Disney said there is no truth to speculation by a stock analyst that it might sell its 10 ABC-owned TV stations if it continues to unload distribution assets to invest in content, such as Disney’s acquisitions of Pixar Animation Studios and kids’ online virtual world Club Penguin.
“The 10 O&Os [owned-and-operated stations] are the last bastion of distribution-oriented assets Disney has left, for which they receive no credit in their stock price,” said an investment research note from Caris & Co. “Should we be correct and management invite a transaction, Disney could eventually become the only traditional, large-cap media name that is virtually 100% asset-weighted toward pure content.”
The nine-page investment research note dated Wednesday estimated that Disney would “hypothetically” get $4.8 billion for its broadcast-TV stations in New York, Los Angeles, Chicago and seven other big cities. That applied an earnings multiple of 11 to the $440 million of trailing EBITDA (earnings before interest, taxes, debt and amortization) cash flow generated by ABC stations, although other stock analysts have been lowering valuations to 10 and 9 multiples, which would result in a lower price tag.

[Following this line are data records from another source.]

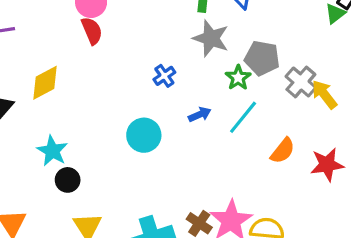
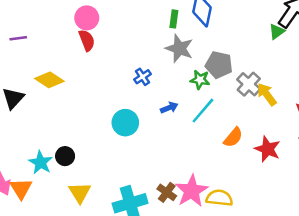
green star: (238, 78) -> (200, 80), turned -30
yellow diamond: (45, 83) -> (49, 80), turned 60
cyan star: (52, 151) -> (41, 163), moved
red star: (327, 165) -> (268, 149), turned 30

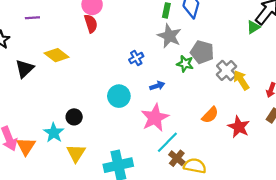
cyan line: (203, 111) -> (167, 142), moved
black circle: (65, 156) -> (74, 117), moved
cyan star: (41, 163) -> (54, 133), moved
pink star: (192, 191) -> (155, 118), moved
brown cross: (167, 192) -> (177, 158), moved

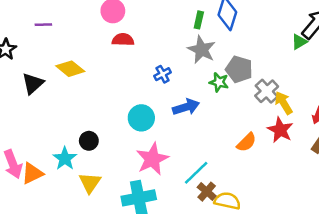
red semicircle: (91, 24) -> (123, 40), moved, turned -72
blue arrow: (157, 86) -> (186, 107), size x1.5
pink star: (155, 118) -> (152, 159), moved
red star: (239, 127) -> (280, 130), moved
orange triangle: (26, 146) -> (32, 173), turned 30

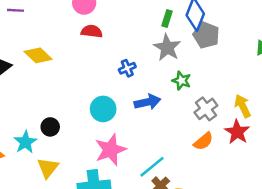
gray pentagon: (239, 69) -> (206, 35), moved
gray cross: (267, 91) -> (206, 109), moved

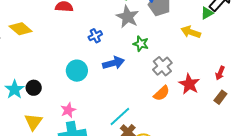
yellow arrow: (243, 106) -> (191, 32), moved, turned -42
cyan star: (25, 142) -> (14, 89), moved
pink star: (110, 150) -> (68, 110), moved, size x0.6

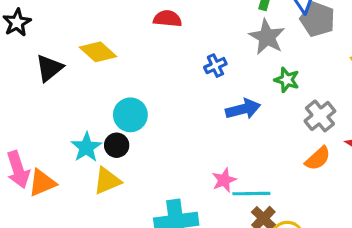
cyan circle: (77, 71) -> (130, 115), moved
pink star: (68, 110) -> (224, 180), moved
cyan line: (120, 117) -> (251, 194), turned 40
yellow triangle: (33, 122) -> (107, 181), moved, turned 30

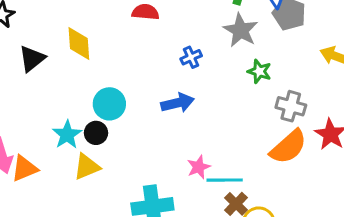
yellow diamond: (98, 52) -> (79, 43), turned 44
blue arrow: (243, 109) -> (178, 103), moved
gray cross: (320, 116) -> (291, 106), turned -36
orange semicircle: (318, 158) -> (288, 147), size x1.5

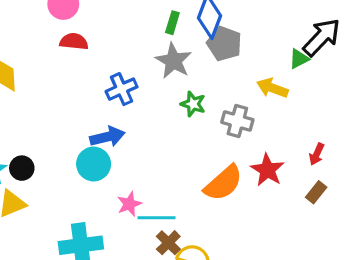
blue cross: (191, 57) -> (122, 89), size x1.4
cyan circle: (109, 104) -> (94, 164), moved
gray cross: (291, 106) -> (237, 121), moved

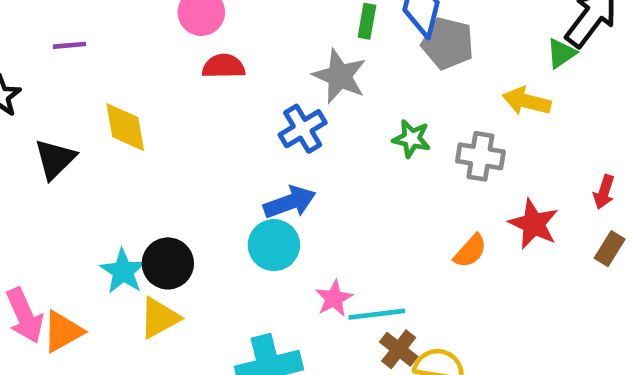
gray star: (173, 61) -> (340, 76), moved
black circle: (22, 168) -> (168, 263), size x1.4
orange semicircle: (223, 183) -> (470, 251), size x0.6

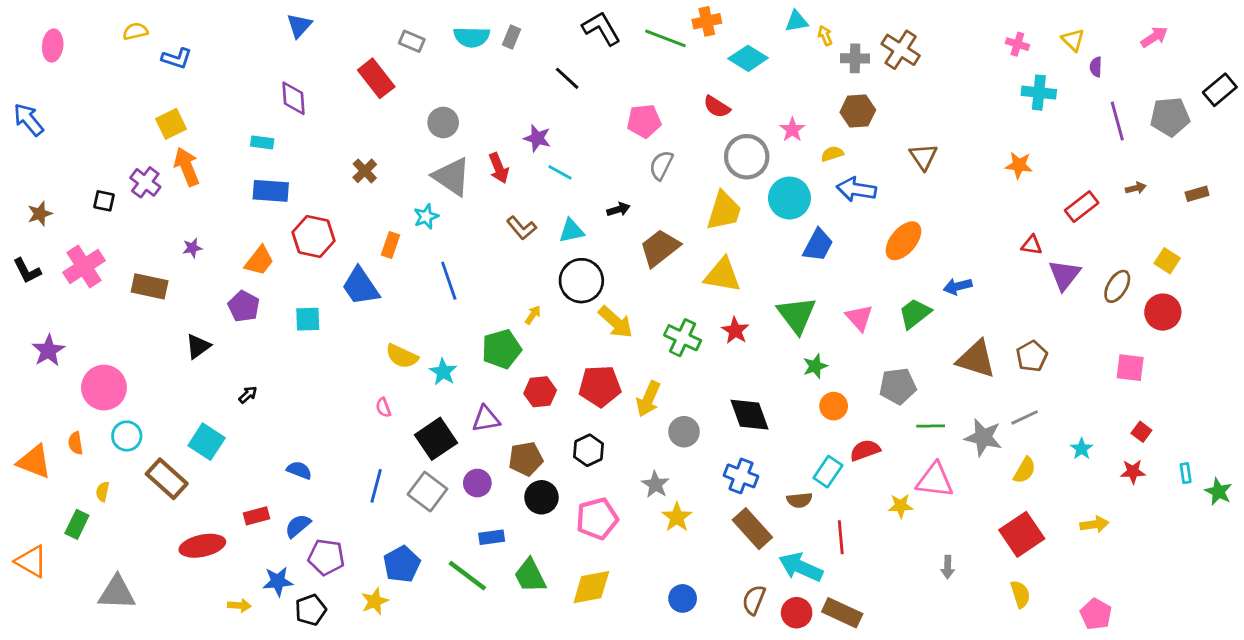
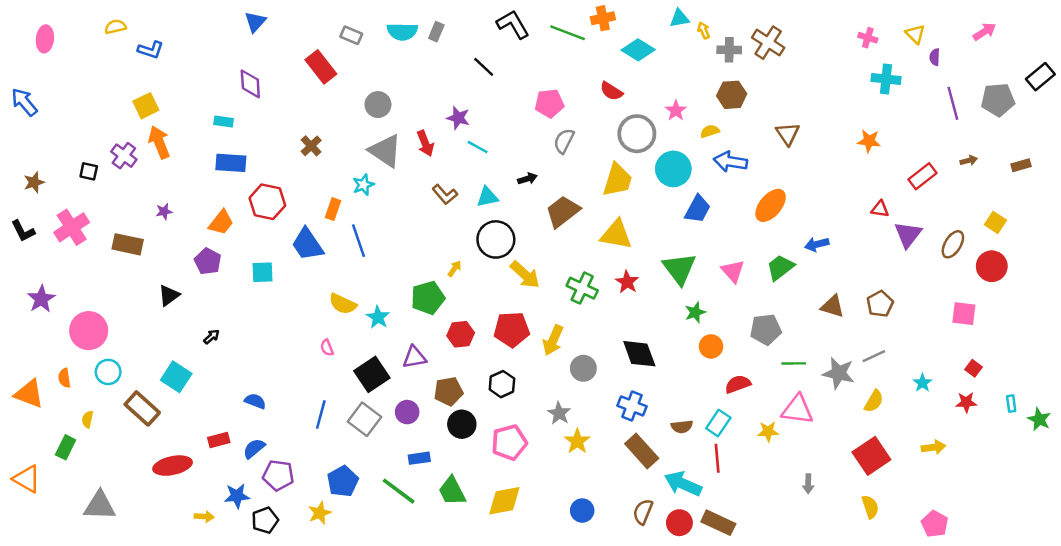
blue line: (449, 281) -> (359, 241), moved
brown triangle: (976, 359) -> (833, 306), size x0.7
cyan rectangle: (828, 472) -> (718, 423), moved

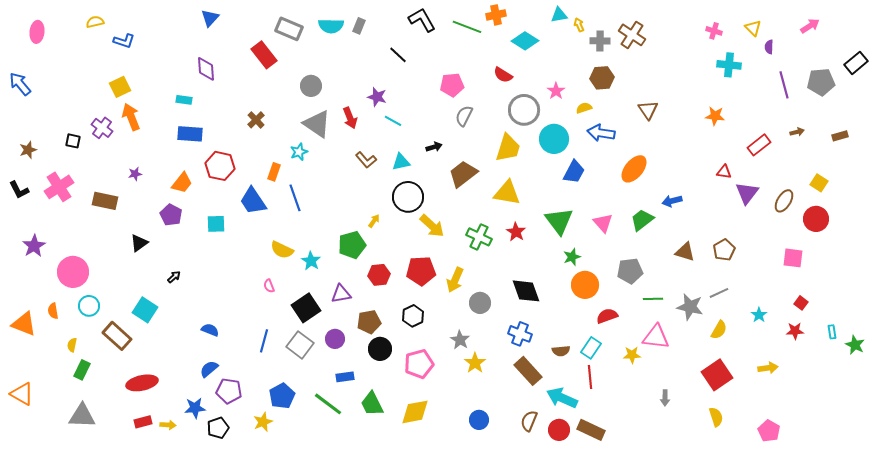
gray rectangle: (351, 35) -> (289, 29), size x1.5
orange circle: (711, 346) -> (585, 285), size x1.4
red rectangle: (219, 440) -> (143, 422), moved
green rectangle: (66, 447) -> (82, 370), moved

David Miller, who wrote the Caris report, said Friday that his job is to anticipate corporate moves, adding that his note on Disney O&Os was not based on industry buzz, but rather extrapolating Disney’s current strategic thinking. He noted that Disney already shed its radio-stations business.
Disney is a leading owner of basic-cable networks, including ESPN, which the Caris report did not see being unloaded.
There is no precedent for a major broadcast network operating without a foundation of O&O TV stations as an anchor in major cities, but there is no regulatory obstacle. The Caris report said Disney would simply require buyers of its O&O stations to maintain ABC network affiliation.
In recent years, network broadcasters have been selling some of their TV stations, shrinking their O&O groups, although not in the biggest cities.
For example, NBC Universal is selling Miami NBC outlet WTVJ to Post-Newsweek Stations. And private-equity investor Oak Hill Capital Partners bought eight Fox O&Os for $1.1 billion earlier this year.
In a May appearance at an investors' conference, Disney president and CEO Bob Iger -- himself an ABC alum -- said the broadcasting business itself isn’t attractive, but it becomes important when feeding content to Disney’s TV-program-production/distribution business in Hollywood.
“If we were not in the studio business in this day and age, it would be pretty challenging” to be in that network business, Iger told the 2008 Bernstein Strategic Decisions Conference. At that time, he added that the O&O stations’ earnings outlook was “solid.”